In 1953 Maurice Halperin was called before the Senate Internal Security Subcommittee to defend himself on charges of espionage. He was accused of having supplied Soviet sources with classified material from the Office of Strategic Services while he was an employee during World War II.

The Cold War was in full force. McCarthyism was at its peak. Caught up in the rapids of history, Maurice Halperin's life spun out of control. Denying the charges but knowing he could never fully clear his name, Halperin fled to Mexico and then, to avoid extradition, to Moscow. Among the friends he made there were British spy Donald MacLean and Cuban revolutionary leader Che Guevara. Disenchanted with socialism in the Soviet Union, he accepted Guevara's invitation to come to Havana in 1962. There he worked for Castro's government for five years before political tension forced him to leave for Vancouver, Canada, where he now resides.

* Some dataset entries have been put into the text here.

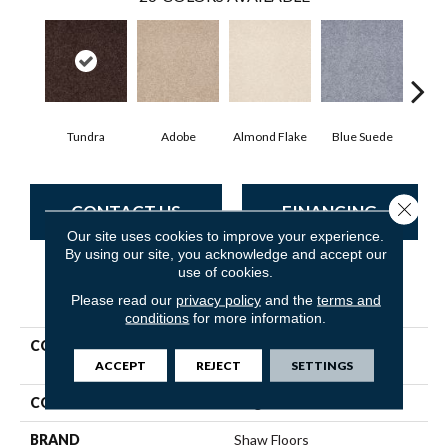
Tundra
Adobe
Almond Flake
Blue Suede
C
Close 
CONTACT US
FINANCING
Our site uses cookies to improve your experience.
By using our site, you acknowledge and accept our
use of cookies.
PRODUCT ATTRIBUTES
Please read our
privacy policy
and the
terms and
conditions
for more information.
COLLECTION
Shaw Flooring Gallery Truly
Modern I 15'
ACCEPT
REJECT
SETTINGS
COLOR
Beige/Cream
BRAND
Shaw Floors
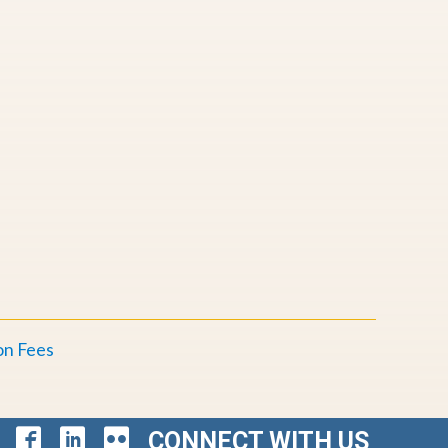
E
on Fees
CONNECT WITH US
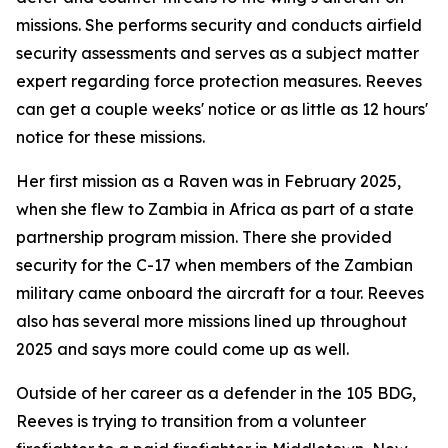
missions. She performs security and conducts airfield
security assessments and serves as a subject matter
expert regarding force protection measures. Reeves
can get a couple weeks' notice or as little as 12 hours'
notice for these missions.
Her first mission as a Raven was in February 2025,
when she flew to Zambia in Africa as part of a state
partnership program mission. There she provided
security for the C-17 when members of the Zambian
military came onboard the aircraft for a tour. Reeves
also has several more missions lined up throughout
2025 and says more could come up as well.
Outside of her career as a defender in the 105 BDG,
Reeves is trying to transition from a volunteer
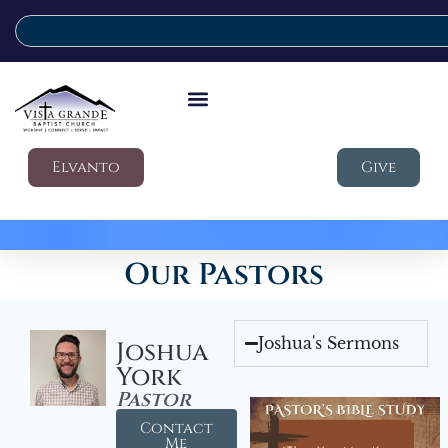
Elvanto
Give
Our Pastors
Joshua's Sermons
Joshua
York
Pastor
Contact
Me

Was Halperin a spy or a scapegoat? Was he a victim of Red- baiting or a onetime Communist espionage agent who eventually lost faith in Communism? Halperin's accuser was Elizabeth Bentley, a confessed Soviet courier who accused more than one hundred Americans of spying. Yet Bentley had no proof, and Halperin continues to maintain his innocence. One of them was lying. As Kirschner unravels the engrossing facts of the case--utilizing FBI files and dozens of interviews, including extensive interviews with Halperin himself--the reader becomes the investigator in a riveting real-life spy mystery. Along the way Kirschner offers new material on the OSS and further disturbing information about J. Edgar Hoover's use of his considerable power.

Maurice Halperin has lived a life like few Americans in our century. A left-wing American exile, he experienced two socialist worlds from the inside. In recounting the unclosed case of Maurice Halperin, Cold War Exile is both a gripping account of that remarkable life and a significant contribution to our understanding of a fascinating and controversial era in American political history.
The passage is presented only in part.